Plaintiffs filed a Motion for Reconsideration on May 9, asking for the enforcement of the law to be enjoined in its entirety or, in the alternative, that it be enjoined as to Planned Parenthood of Greater Ohio, whose physicians do not have training to perform fetal demise. Defendants opposed on May 30, and Plaintiffs replied on June 13.
On June 25, the court granted a joint request to stay discovery until after the Sixth Circuit Decision in EMW Women’s Surgical Center v. Meier, a Kentucky case regarding a similar procedure ban.  

On December 3, 2019 Plaintiffs asked the Court for a ruling on their Motion for Reconsideration. On January 2, 2020, the Court denied the motion.

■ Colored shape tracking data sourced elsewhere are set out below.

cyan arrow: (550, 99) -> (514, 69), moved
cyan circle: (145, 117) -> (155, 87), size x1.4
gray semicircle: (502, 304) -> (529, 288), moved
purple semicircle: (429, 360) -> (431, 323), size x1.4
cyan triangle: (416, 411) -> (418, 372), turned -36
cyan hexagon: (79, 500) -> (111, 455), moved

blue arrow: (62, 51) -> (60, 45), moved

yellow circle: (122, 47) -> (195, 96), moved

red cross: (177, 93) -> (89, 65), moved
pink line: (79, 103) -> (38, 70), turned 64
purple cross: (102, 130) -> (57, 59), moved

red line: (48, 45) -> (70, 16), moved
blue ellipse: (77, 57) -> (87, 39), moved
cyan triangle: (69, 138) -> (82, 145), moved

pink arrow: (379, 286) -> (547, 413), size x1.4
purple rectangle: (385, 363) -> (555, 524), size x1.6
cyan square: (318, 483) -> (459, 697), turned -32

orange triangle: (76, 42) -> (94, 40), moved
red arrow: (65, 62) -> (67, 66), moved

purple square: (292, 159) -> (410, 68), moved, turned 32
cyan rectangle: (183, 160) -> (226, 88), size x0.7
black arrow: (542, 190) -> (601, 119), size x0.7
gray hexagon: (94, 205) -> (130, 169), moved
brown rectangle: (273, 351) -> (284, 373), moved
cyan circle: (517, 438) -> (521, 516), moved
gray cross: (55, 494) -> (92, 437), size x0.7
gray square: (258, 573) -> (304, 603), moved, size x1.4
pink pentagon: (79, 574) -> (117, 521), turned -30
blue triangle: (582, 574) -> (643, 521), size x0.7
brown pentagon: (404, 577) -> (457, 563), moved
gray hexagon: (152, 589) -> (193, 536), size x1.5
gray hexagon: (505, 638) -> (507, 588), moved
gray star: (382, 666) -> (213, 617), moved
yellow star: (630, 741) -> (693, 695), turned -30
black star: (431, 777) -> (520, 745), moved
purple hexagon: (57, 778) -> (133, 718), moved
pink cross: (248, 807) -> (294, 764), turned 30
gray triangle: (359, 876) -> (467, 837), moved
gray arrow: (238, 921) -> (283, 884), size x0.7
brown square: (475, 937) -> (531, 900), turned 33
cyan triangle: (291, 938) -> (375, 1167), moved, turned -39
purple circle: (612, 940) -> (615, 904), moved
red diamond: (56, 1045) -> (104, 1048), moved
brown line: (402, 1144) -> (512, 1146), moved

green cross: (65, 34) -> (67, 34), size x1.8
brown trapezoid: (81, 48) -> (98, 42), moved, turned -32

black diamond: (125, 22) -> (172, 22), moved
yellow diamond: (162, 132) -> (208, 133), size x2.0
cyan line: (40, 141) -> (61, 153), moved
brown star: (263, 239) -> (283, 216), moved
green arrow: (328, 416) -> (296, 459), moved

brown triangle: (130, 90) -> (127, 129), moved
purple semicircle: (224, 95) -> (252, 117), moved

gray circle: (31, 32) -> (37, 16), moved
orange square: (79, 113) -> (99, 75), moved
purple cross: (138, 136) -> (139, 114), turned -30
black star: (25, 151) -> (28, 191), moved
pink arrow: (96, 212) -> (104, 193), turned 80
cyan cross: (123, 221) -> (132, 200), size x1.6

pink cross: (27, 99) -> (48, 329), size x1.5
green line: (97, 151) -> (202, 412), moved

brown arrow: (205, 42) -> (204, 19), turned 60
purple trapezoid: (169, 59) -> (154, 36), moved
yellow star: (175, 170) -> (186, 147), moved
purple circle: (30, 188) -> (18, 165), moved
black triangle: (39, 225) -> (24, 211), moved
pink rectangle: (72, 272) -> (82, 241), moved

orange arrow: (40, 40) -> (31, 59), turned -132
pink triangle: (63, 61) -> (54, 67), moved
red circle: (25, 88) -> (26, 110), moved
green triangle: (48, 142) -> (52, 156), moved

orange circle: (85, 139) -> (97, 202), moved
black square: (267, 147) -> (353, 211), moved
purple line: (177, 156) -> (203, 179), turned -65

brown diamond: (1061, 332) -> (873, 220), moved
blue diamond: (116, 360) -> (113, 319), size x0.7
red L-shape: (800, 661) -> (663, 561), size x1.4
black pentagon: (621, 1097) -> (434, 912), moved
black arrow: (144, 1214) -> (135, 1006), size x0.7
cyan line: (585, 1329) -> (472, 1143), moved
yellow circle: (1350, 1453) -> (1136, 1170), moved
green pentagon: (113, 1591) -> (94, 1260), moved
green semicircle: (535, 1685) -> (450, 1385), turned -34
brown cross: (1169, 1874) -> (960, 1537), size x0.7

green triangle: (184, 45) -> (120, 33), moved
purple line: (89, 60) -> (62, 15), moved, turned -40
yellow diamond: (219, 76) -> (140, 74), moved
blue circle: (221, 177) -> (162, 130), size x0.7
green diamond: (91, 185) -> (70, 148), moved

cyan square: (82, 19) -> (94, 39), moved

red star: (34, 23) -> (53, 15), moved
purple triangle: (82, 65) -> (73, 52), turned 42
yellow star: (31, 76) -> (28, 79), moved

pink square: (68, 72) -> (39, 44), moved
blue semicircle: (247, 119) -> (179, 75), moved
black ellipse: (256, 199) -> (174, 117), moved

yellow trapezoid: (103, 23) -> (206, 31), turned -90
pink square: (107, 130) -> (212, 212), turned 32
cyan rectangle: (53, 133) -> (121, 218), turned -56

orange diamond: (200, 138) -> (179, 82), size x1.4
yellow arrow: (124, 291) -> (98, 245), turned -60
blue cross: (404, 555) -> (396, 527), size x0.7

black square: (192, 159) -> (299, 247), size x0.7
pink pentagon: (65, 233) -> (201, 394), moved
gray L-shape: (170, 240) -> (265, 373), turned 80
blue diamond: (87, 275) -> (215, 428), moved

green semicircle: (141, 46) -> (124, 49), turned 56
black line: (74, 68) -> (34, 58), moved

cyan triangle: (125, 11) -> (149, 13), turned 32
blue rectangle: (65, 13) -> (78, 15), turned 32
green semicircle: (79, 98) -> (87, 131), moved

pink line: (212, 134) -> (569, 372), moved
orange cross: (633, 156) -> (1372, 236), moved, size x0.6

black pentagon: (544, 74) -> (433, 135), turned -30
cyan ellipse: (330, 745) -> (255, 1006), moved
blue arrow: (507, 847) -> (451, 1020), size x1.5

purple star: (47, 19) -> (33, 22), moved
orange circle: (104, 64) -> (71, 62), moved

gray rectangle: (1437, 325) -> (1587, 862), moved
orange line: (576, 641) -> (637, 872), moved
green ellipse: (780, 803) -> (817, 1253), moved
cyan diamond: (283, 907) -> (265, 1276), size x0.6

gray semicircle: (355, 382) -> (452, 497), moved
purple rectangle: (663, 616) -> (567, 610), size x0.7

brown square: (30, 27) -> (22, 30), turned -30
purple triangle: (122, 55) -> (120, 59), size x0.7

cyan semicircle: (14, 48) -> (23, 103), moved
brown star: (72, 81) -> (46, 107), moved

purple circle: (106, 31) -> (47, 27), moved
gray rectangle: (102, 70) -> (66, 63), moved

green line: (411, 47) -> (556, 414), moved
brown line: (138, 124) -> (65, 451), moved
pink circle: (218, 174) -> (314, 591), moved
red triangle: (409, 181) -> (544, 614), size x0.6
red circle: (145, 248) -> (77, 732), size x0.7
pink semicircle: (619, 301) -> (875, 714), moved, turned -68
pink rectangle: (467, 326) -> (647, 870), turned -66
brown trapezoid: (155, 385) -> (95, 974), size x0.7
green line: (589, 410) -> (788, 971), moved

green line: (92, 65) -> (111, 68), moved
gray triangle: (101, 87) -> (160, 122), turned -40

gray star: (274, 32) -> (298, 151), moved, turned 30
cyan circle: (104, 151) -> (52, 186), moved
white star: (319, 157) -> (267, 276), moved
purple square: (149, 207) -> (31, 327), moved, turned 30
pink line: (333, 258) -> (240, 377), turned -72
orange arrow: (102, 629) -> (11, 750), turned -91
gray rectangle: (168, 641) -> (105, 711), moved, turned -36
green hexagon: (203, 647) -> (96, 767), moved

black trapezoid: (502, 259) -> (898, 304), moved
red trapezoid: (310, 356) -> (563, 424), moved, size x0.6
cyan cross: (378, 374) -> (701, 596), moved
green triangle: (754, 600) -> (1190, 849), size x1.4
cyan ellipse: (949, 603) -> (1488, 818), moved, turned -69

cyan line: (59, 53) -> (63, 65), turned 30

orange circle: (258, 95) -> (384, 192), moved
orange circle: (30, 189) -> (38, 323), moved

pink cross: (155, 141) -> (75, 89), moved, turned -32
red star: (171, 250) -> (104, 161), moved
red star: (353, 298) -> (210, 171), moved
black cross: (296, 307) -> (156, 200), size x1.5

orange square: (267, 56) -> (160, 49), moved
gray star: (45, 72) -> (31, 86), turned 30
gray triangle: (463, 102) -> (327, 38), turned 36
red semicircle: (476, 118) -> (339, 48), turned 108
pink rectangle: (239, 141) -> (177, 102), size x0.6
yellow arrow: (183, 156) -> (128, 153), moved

On June 2, 2020, a panel of the 6th Circuit Court of Appeals found the Kentucky ban on D&E to be unconstitutional in its entirety. The Kentucky Attorney General filed a petition for certiorari in the United States Supreme Court seeking review of the 6th Circuit opinion. On November 3, 2020 the parties filed a joint motion to stay the case pending final disposition of the Kentucky case, and on November 3, 2020, the district court granted the stay and also ordered the parties to meet and confer regarding the status of the case after the Kentucky case was resolved. On March 29, 2021, the Supreme Court agreed to take the Kentucky case, but only on a procedural issue that does not relate to the constitutionality of banning D&E’s. Oral argument took place in the Supreme Court on October 12 and a decision is expected by June 2022, at the end of the Court’s term.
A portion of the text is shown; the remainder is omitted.